Vovó Márcia
Vovó Márcia
Não me assusta as rugas que poderei ter, os dentes gastos; "moeduras" que do uso poderão ficar pela metade. Para não dizer da substituição deles pela prótese dentária, caso haja necessidade. Do escurecimento do mundo pelo enfraquecimento da visão, janela da casa.
O desgaste antecipado me rondou e me fez de cobaia, experiencio-o nos dias; a rotina da idade longeva no mecanismo do corpo.
O pesar das pernas e braços, o refratar da luz que sinaliza o movimento dos dedos no salpicar a tecla de um computador, o pinçar com eles sem êxito um mero pedaço de papel, sem contar a aflição muscular pela exigência da vontade no movimentar.
Entendi o império da falha mecânica do corpo, veículo da alma, que depois de algum tempo de uso começou apresentar defeitos recorrentes.
Antejo em "tempo real" e "ao vivo" o que é sentir o peso do corpo em um bocadinho de passos, a exaustão chega.
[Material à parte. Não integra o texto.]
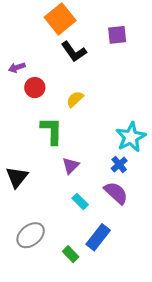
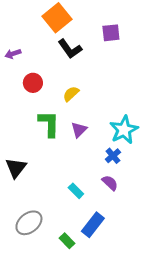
purple arrow: (17, 67) -> (13, 54), moved
purple triangle: (71, 166) -> (79, 130), moved
purple semicircle: (116, 193) -> (110, 183), size x0.7

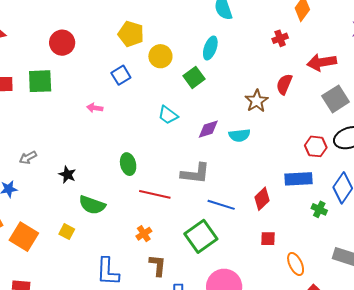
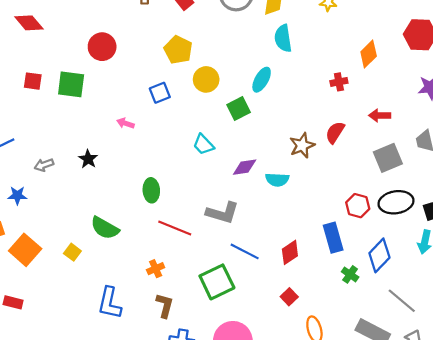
red arrow: (322, 62) -> (380, 116), size x0.7
black star: (67, 175) -> (88, 159), moved
blue rectangle: (299, 179) -> (333, 238), turned 68
red square: (268, 239) -> (289, 297), turned 35

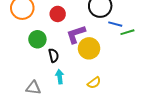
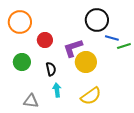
red circle: (58, 14) -> (45, 40), moved
green circle: (37, 39) -> (22, 62), moved
yellow semicircle: (94, 83) -> (91, 96), size x1.5

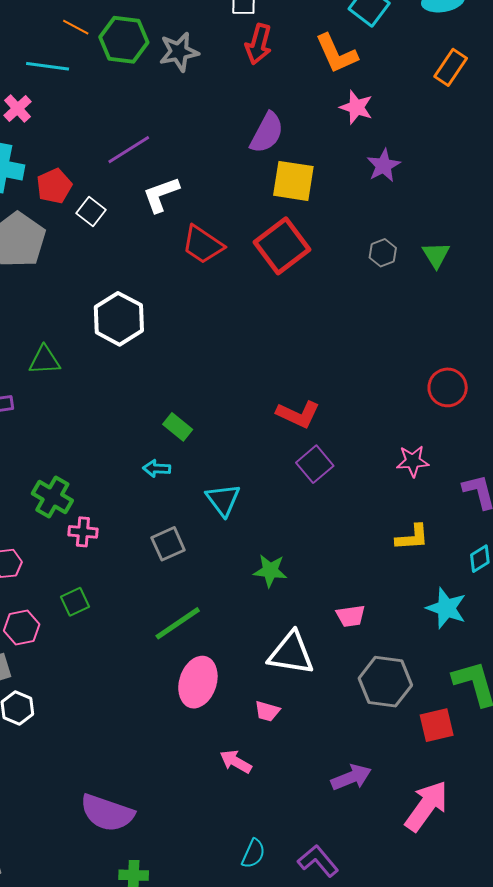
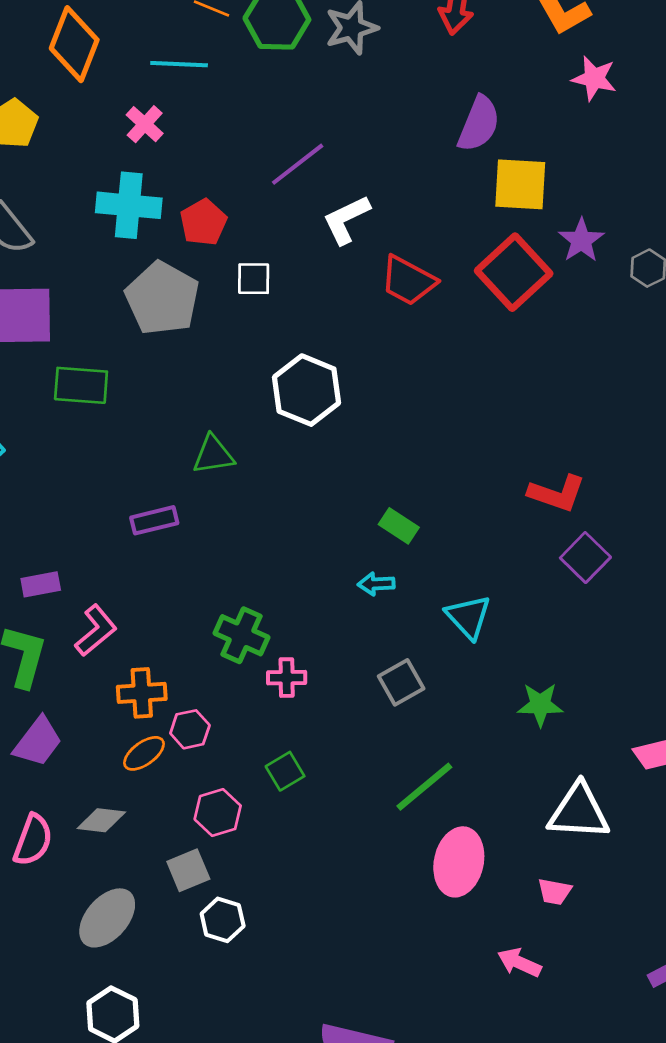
purple star: (384, 165) -> (581, 240), moved
white square: (91, 212) -> (254, 279), moved, turned -32

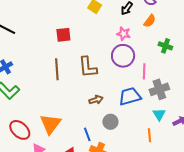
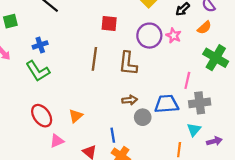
green cross: (165, 46) -> (216, 58), size x1.6
purple circle: (123, 56) -> (149, 36), moved
gray circle: (110, 122) -> (143, 117), moved
orange triangle: (50, 124) -> (76, 116), size x0.6

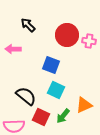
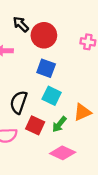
red circle: (67, 35) -> (44, 35), moved
black semicircle: (26, 96) -> (19, 102), turned -110

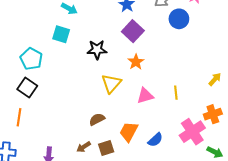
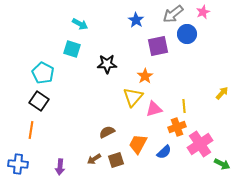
purple square: (133, 31) -> (158, 46), moved, turned 35
yellow triangle: (111, 83) -> (133, 97), moved
orange cross: (213, 114) -> (177, 127), moved

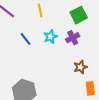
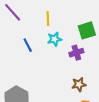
cyan star: (50, 37) -> (54, 39), moved

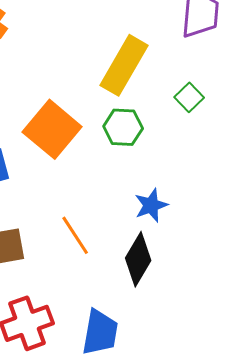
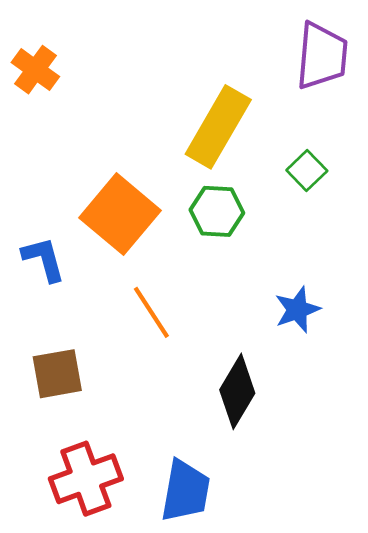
blue star: (151, 205) -> (297, 310), moved
orange line: (75, 235) -> (151, 312), moved

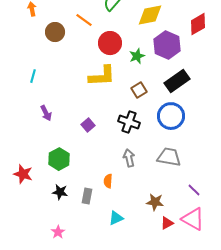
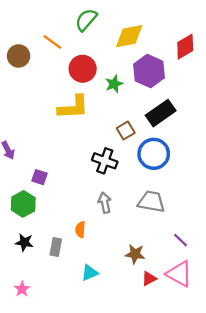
brown square: (139, 90) -> (126, 131), moved
purple square: (88, 125) -> (39, 177), moved, turned -32

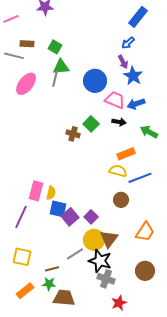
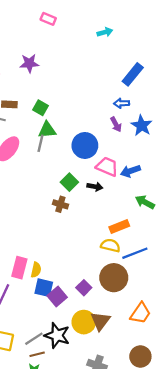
blue arrow: (128, 43) -> (122, 103), turned 40
blue star: (133, 76) -> (142, 125), moved
black arrow: (119, 122) -> (95, 187), moved
green square: (91, 124) -> (69, 182), moved
brown circle: (121, 200) -> (114, 278), size x1.6
purple square: (91, 217) -> (84, 288), moved
gray line: (75, 254) -> (34, 339), moved
black star: (100, 261) -> (57, 335), moved

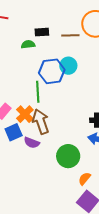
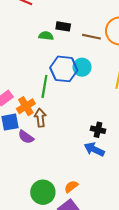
brown arrow: (41, 122) -> (40, 118), size x0.7
green circle: (68, 156) -> (43, 192), moved

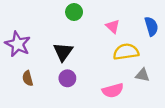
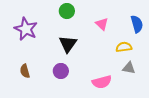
purple star: (18, 44) -> (26, 29), moved
black triangle: (63, 52) -> (68, 44), moved
yellow semicircle: (126, 52) -> (124, 47), moved, size x0.7

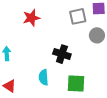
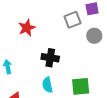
black cross: (62, 54) -> (50, 58), moved

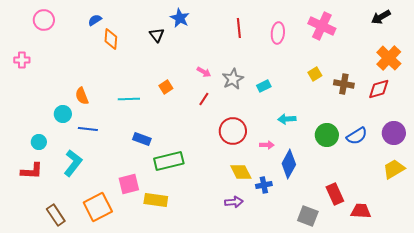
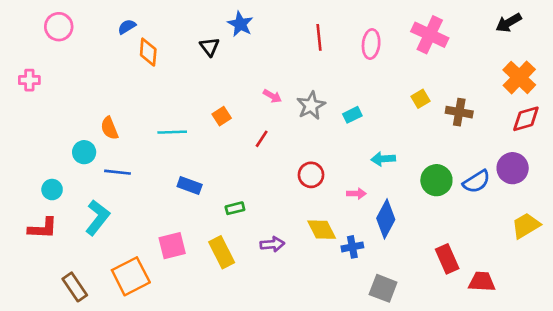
red diamond: (379, 89) -> (526, 119), moved
red line: (204, 99) -> (262, 139), moved
red circle: (233, 131) -> (311, 175), size x0.7
purple circle: (394, 133) -> (513, 168), moved
green rectangle: (169, 161) -> (235, 208), moved, size x0.5
yellow rectangle: (156, 200) -> (222, 252), moved, turned 55
purple arrow: (234, 202) -> (272, 244), moved
gray square: (308, 216) -> (383, 288), moved

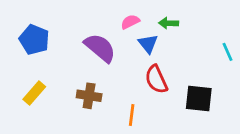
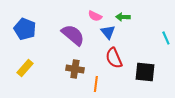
pink semicircle: (130, 22) -> (95, 16), turned -128
brown cross: (89, 96) -> (75, 69), moved

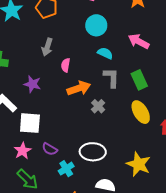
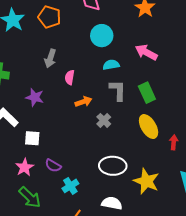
cyan semicircle: (105, 53) -> (111, 65), turned -35
orange arrow: (79, 88) -> (83, 102), size x0.7
white square: (30, 123) -> (32, 138), size x0.7
white ellipse: (93, 152) -> (113, 166), moved

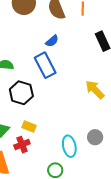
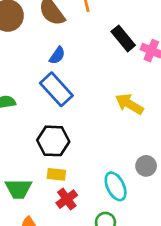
black hexagon: (21, 93) -> (53, 141), moved
red cross: (22, 145) -> (67, 199), moved

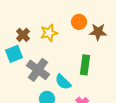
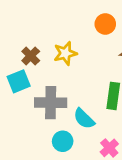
orange circle: (79, 22) -> (105, 24), moved
gray cross: (38, 70) -> (51, 103), turned -35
A respiração ofegante por ter agachado além da conta, sinto toda rede muscular pelas dores que sinalizam diariamente ao movimentar.
Não me assusta mais a fase da velhice que está em potência, dizendo na expectativa futurista que poderei chegar nela.
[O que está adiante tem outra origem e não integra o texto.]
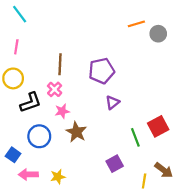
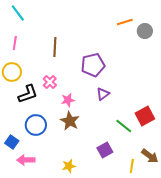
brown line: (60, 64) -> (55, 47), moved
pink star: (62, 111) -> (68, 100), moved
green line: (135, 137) -> (124, 126), turned -30
yellow star: (58, 177) -> (69, 166), moved

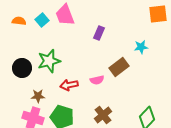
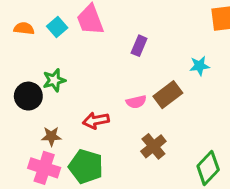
green star: (49, 61) -> (54, 80), moved, size x0.7
pink semicircle: (97, 80) -> (136, 102), moved
brown cross: (103, 115) -> (153, 146), moved

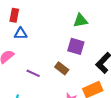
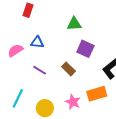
green triangle: (80, 21) -> (74, 24), moved
blue triangle: (21, 34) -> (37, 42), moved

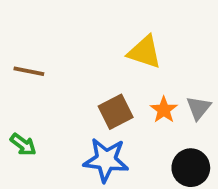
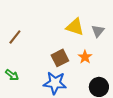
brown line: (29, 71) -> (15, 37), turned -63
gray triangle: (198, 108) -> (98, 31), moved

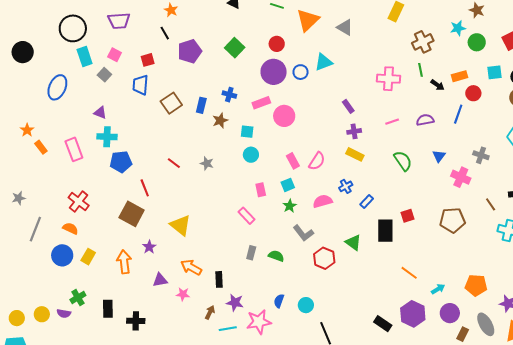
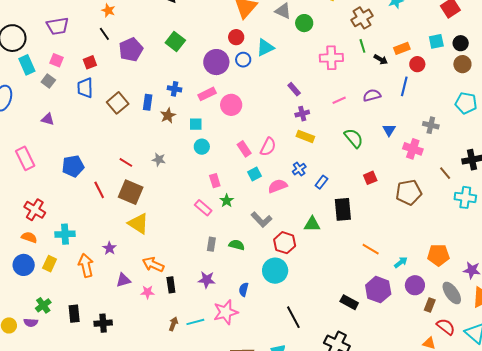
green circle: (477, 42) -> (304, 23), moved
red circle: (277, 44) -> (236, 37), moved
cyan cross: (107, 137) -> (65, 234), moved
cyan square: (288, 185) -> (254, 174), moved
green star: (290, 206) -> (227, 201), moved
brown square: (132, 214) -> (131, 192), moved
red square: (408, 216) -> (370, 178), moved
green triangle: (353, 242) -> (312, 224), turned -30
black rectangle: (219, 279) -> (171, 285), moved
purple star: (235, 303) -> (207, 280), moved
cyan circle: (306, 305) -> (275, 271), moved, size x1.6
brown arrow: (210, 312) -> (173, 324), moved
Como no filme"De Volta Para o Futuro", viajo na ideia do que pode ser o vivenciar do idoso pelo corpo físico.
Pinto o rosto e cabelos ciente que é somente para "inglês ver", vivencio o germinar humilde dos primeiros cabelos brancos sem surpresa, vivo desapegadamente o remanescente da mocidade que me resta, individualizei a experiência os três estados do tempo em um, passado presente e futuro.
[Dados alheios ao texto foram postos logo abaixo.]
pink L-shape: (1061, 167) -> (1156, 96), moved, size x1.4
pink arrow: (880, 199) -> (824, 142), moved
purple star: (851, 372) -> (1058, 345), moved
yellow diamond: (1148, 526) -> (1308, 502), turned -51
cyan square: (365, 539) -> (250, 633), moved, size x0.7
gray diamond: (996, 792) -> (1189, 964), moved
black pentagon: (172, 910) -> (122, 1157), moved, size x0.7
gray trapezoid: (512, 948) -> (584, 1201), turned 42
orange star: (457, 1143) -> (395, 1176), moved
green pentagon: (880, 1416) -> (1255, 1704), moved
Não me assusta saber que a velhice chegará, cessou a ignorância da estabilidade da juventude no tempo. Aprendi pela linguagem do corpo a fragilidade da preciosa existência humana.
Chego querer concordar com Bial de que a vida pode ser uma tremenda piada de mal gosto. Mas o encanto com ela insiste em manter morada no peito.
E agora, no banco de reserva, presto diariamente louvores e oferendas ao Grande Inventor disto tudo, o espetáculo tem poltrona "vip". Somente "Eu" vejo.